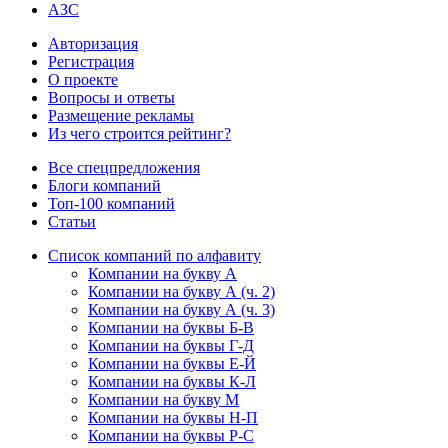
АЗС
Авторизация
Регистрация
О проекте
Вопросы и ответы
Размещение рекламы
Из чего строится рейтинг?
Все спецпредложения
Блоги компаний
Топ-100 компаний
Статьи
Список компаний по алфавиту
Компании на букву А
Компании на букву А (ч. 2)
Компании на букву А (ч. 3)
Компании на буквы Б-В
Компании на буквы Г-Д
Компании на буквы Е-Й
Компании на буквы К-Л
Компании на букву М
Компании на буквы Н-П
Компании на буквы Р-С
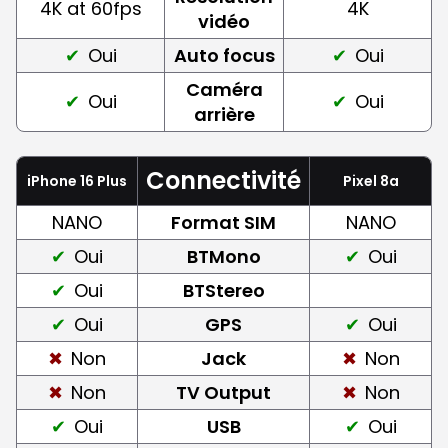
4K at 60fps
4K
vidéo
Oui
Auto focus
Oui
Caméra
Oui
Oui
arrière
Connectivité
iPhone 16 Plus
Pixel 8a
NANO
Format SIM
NANO
Oui
BTMono
Oui
Oui
BTStereo
Oui
GPS
Oui
Non
Jack
Non
Non
TV Output
Non
Oui
USB
Oui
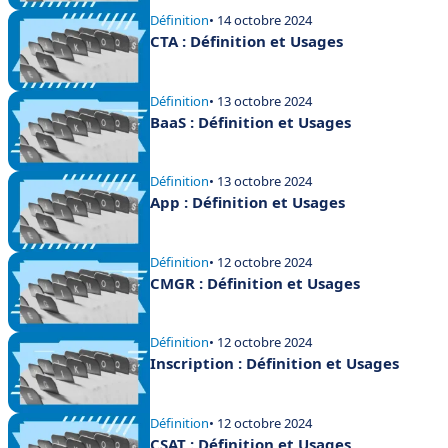
Définition
• 14 octobre 2024
CTA : Définition et Usages
Définition
• 13 octobre 2024
BaaS : Définition et Usages
Définition
• 13 octobre 2024
App : Définition et Usages
Définition
• 12 octobre 2024
CMGR : Définition et Usages
Définition
• 12 octobre 2024
Inscription : Définition et Usages
Définition
• 12 octobre 2024
CSAT : Définition et Usages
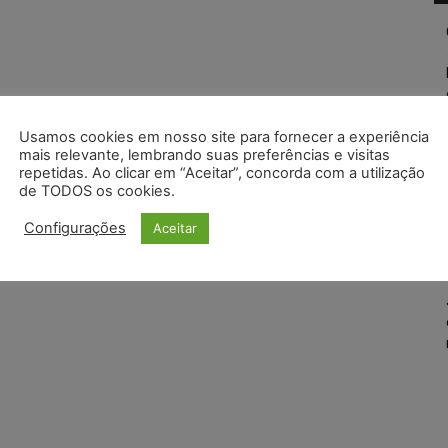
Usamos cookies em nosso site para fornecer a experiência
mais relevante, lembrando suas preferências e visitas
repetidas. Ao clicar em “Aceitar”, concorda com a utilização
de TODOS os cookies.
Configurações
Aceitar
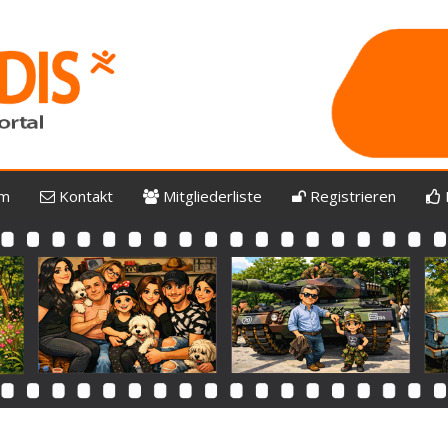
um
Kontakt
Mitgliederliste
Registrieren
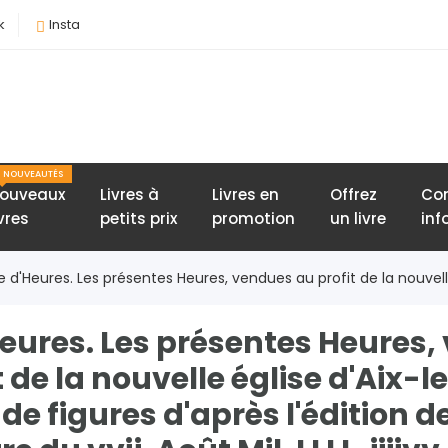
k
Insta
NOUVEAUTÉS
ouveaux
Livres à
Livres en
Offrez
Con
ivres
petits prix
promotion
un livre
inf
 d'Heures. Les présentes Heures, vendues au profit de la nouvelle
Heures. Les présentes Heures
t de la nouvelle église d'Aix-l
de figures d'après l'édition 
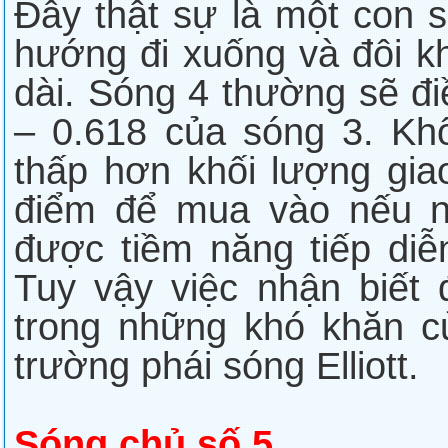
Đây thật sự là một con 
hướng đi xuống và đôi kh
dài. Sóng 4 thường sẽ đ
– 0.618 của sóng 3. Khố
thấp hơn khối lượng gia
điểm để mua vào nếu n
được tiềm năng tiếp diễ
Tuy vậy việc nhận biết
trong những khó khăn củ
trường phái sóng Elliott.
Sóng chủ số 5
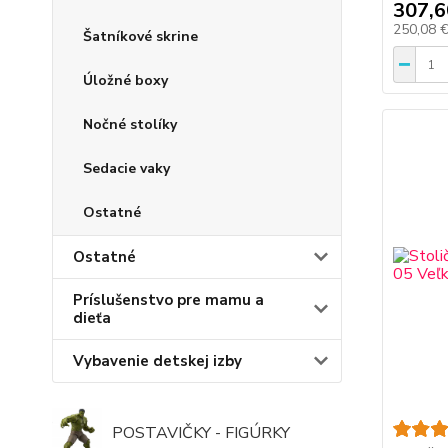
307,6
250,08 
Šatníkové skrine
Úložné boxy
Nočné stolíky
Sedacie vaky
Ostatné
Ostatné
Príslušenstvo pre mamu a
dieťa
Vybavenie detskej izby
POSTAVIČKY - FIGÚRKY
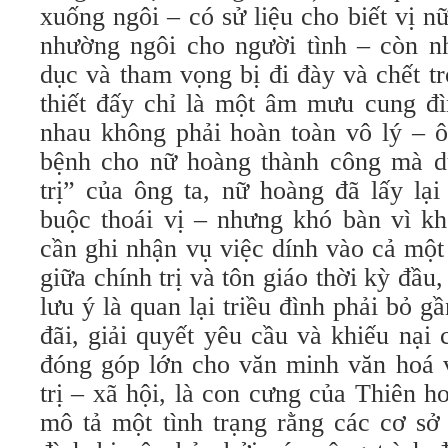
xuống ngôi – có sử liệu cho biết vị 
nhường ngôi cho người tình – còn n
dục và tham vọng bị đi đày và chết t
thiết đấy chỉ là một âm mưu cung đì
nhau không phải hoàn toàn vô lý – ô
bệnh cho nữ hoàng thành công mà d
trị” của ông ta, nữ hoàng đã lấy lại
buộc thoái vị – nhưng khó bàn vì kh
cần ghi nhận vụ việc dính vào cả một
giữa chính trị và tôn giáo thời kỳ đầu
lưu ý là quan lại triều đình phải bỏ gầ
đãi, giải quyết yêu cầu và khiếu nại 
đóng góp lớn cho văn minh văn hoá v
trị – xã hội, là con cưng của Thiên 
mô tả một tình trạng rằng các cơ sở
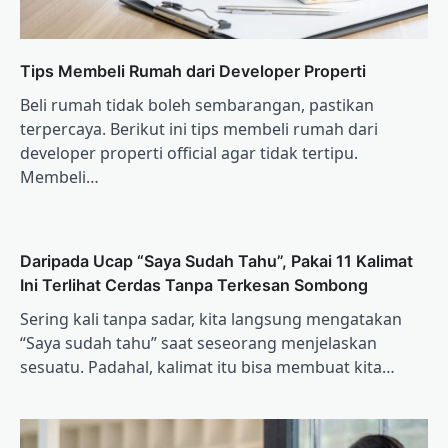
Tips Membeli Rumah dari Developer Properti
Beli rumah tidak boleh sembarangan, pastikan
terpercaya. Berikut ini tips membeli rumah dari
developer properti official agar tidak tertipu.
Membeli…
Daripada Ucap “Saya Sudah Tahu”, Pakai 11 Kalimat
Ini Terlihat Cerdas Tanpa Terkesan Sombong
Sering kali tanpa sadar, kita langsung mengatakan
“Saya sudah tahu” saat seseorang menjelaskan
sesuatu. Padahal, kalimat itu bisa membuat kita…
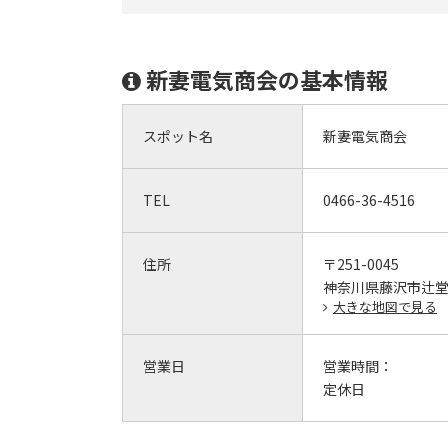
新妻電気商会の基本情報
スポット名
新妻電気商会
TEL
0466-36-4516
住所
〒251-0045
神奈川県藤沢市辻堂東
大きな地図で見る
営業日
営業時間：
定休日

^^^^

- Your objective
Return every record exactly, without the pictures.

- Exercise answer
АЗС
Авторизация
Регистрация
О проекте
Вопросы и ответы
Размещение рекламы
Из чего строится рейтинг?
Все спецпредложения
Блоги компаний
Топ-100 компаний
Статьи
Список компаний по алфавиту
Компании на букву А
Компании на букву А (ч. 2)
Компании на букву А (ч. 3)
Компании на буквы Б-В
Компании на буквы Г-Д
Компании на буквы Е-Й
Компании на буквы К-Л
Компании на букву М
Компании на буквы Н-П
Компании на буквы Р-С
4K at 60fps
4K
vidéo
Oui
Auto focus
Oui
Caméra
Oui
Oui
arrière
Connectivité
iPhone 16 Plus
Pixel 8a
NANO
Format SIM
NANO
Oui
BTMono
Oui
Oui
BTStereo
Oui
GPS
Oui
Non
Jack
Non
Non
TV Output
Non
Oui
USB
Oui
Définition
• 14 octobre 2024
CTA : Définition et Usages
Définition
• 13 octobre 2024
BaaS : Définition et Usages
Définition
• 13 octobre 2024
App : Définition et Usages
Définition
• 12 octobre 2024
CMGR : Définition et Usages
Définition
• 12 octobre 2024
Inscription : Définition et Usages
Définition
• 12 octobre 2024
CSAT : Définition et Usages
Usamos cookies em nosso site para fornecer a experiência
mais relevante, lembrando suas preferências e visitas
repetidas. Ao clicar em “Aceitar”, concorda com a utilização
de TODOS os cookies.
Configurações
Aceitar
um
Kontakt
Mitgliederliste
Registrieren
k
Insta
NOUVEAUTÉS
ouveaux
Livres à
Livres en
Offrez
Con
ivres
petits prix
promotion
un livre
inf
 d'Heures. Les présentes Heures, vendues au profit de la nouvelle
Heures. Les présentes Heures
t de la nouvelle église d'Aix-l
de figures d'après l'édition 
Đây thật sự là một con 
hướng đi xuống và đôi kh
dài. Sóng 4 thường sẽ đ
– 0.618 của sóng 3. Khố
thấp hơn khối lượng gia
điểm để mua vào nếu n
được tiềm năng tiếp diễ
Tuy vậy việc nhận biết
trong những khó khăn củ
trường phái sóng Elliott.
Sóng chủ số 5
307,6
250,08 
Šatníkové skrine
Úložné boxy
Nočné stolíky
Sedacie vaky
Ostatné
Ostatné
Príslušenstvo pre mamu a
dieťa
Vybavenie detskej izby
POSTAVIČKY - FIGÚRKY
xuống ngôi – có sử liệu cho biết vị 
nhường ngôi cho người tình – còn n
dục và tham vọng bị đi đày và chết t
thiết đấy chỉ là một âm mưu cung đì
nhau không phải hoàn toàn vô lý – ô
bệnh cho nữ hoàng thành công mà d
trị” của ông ta, nữ hoàng đã lấy lại
buộc thoái vị – nhưng khó bàn vì kh
cần ghi nhận vụ việc dính vào cả một
giữa chính trị và tôn giáo thời kỳ đầu
lưu ý là quan lại triều đình phải bỏ gầ
đãi, giải quyết yêu cầu và khiếu nại 
đóng góp lớn cho văn minh văn hoá v
trị – xã hội, là con cưng của Thiên 
mô tả một tình trạng rằng các cơ sở
Tips Membeli Rumah dari Developer Properti
Beli rumah tidak boleh sembarangan, pastikan
terpercaya. Berikut ini tips membeli rumah dari
developer properti official agar tidak tertipu.
Membeli…
Daripada Ucap “Saya Sudah Tahu”, Pakai 11 Kalimat
Ini Terlihat Cerdas Tanpa Terkesan Sombong
Sering kali tanpa sadar, kita langsung mengatakan
“Saya sudah tahu” saat seseorang menjelaskan
sesuatu. Padahal, kalimat itu bisa membuat kita…
新妻電気商会の基本情報
スポット名
新妻電気商会
TEL
0466-36-4516
住所
〒251-0045
神奈川県藤沢市辻堂東
大きな地図で見る
営業日
営業時間：
定休日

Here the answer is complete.